Work item
Show all lines of the entries in which the word "your" is found.

(Transcribed page contents)
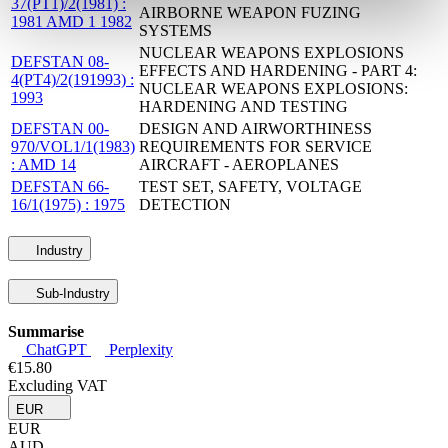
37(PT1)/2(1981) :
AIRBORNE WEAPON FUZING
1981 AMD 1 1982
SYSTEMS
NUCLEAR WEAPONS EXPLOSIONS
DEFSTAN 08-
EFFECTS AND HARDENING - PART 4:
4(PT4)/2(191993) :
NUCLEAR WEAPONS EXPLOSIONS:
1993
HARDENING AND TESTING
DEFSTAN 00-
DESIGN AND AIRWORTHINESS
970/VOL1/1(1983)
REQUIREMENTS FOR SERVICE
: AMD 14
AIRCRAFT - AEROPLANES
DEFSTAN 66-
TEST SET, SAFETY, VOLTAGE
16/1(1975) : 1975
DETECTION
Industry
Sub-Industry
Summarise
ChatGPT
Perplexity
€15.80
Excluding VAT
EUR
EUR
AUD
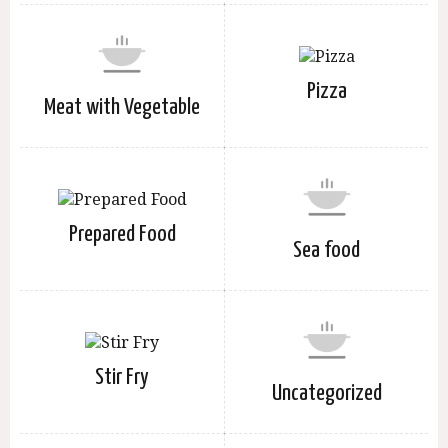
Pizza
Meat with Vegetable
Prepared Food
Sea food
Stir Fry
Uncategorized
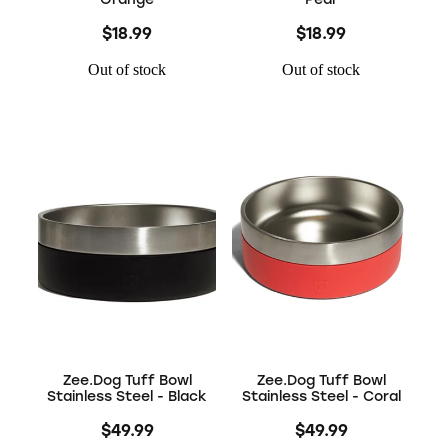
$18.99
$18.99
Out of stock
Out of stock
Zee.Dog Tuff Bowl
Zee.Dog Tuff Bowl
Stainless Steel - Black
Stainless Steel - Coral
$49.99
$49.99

==

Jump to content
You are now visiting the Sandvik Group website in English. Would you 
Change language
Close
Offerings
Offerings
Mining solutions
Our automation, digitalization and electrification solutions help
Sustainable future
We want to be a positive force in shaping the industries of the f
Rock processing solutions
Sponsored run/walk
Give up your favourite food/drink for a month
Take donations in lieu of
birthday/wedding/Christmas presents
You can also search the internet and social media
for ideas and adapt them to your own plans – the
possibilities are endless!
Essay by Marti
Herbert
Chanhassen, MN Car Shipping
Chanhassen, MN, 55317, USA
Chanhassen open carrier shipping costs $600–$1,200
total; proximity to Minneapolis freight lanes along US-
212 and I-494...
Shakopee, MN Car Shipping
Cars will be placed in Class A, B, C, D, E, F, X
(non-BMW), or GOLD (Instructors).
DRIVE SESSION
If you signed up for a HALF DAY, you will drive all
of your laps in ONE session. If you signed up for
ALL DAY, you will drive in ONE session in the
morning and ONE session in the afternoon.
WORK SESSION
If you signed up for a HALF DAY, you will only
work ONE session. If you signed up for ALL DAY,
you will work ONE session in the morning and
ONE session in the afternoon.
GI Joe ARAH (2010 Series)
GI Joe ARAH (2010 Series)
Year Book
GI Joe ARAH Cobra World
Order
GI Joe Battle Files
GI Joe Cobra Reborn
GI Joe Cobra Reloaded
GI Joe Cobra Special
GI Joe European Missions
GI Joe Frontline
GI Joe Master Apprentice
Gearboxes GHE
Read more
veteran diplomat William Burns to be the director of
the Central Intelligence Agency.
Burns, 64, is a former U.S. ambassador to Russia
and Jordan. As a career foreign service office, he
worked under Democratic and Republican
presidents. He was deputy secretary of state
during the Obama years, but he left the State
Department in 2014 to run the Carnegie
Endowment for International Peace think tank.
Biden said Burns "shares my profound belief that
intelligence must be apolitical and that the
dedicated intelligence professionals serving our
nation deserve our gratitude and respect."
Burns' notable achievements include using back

Exercise response
Give up your favourite food/drink for a month
for ideas and adapt them to your own plans – the
of your laps in ONE session. If you signed up for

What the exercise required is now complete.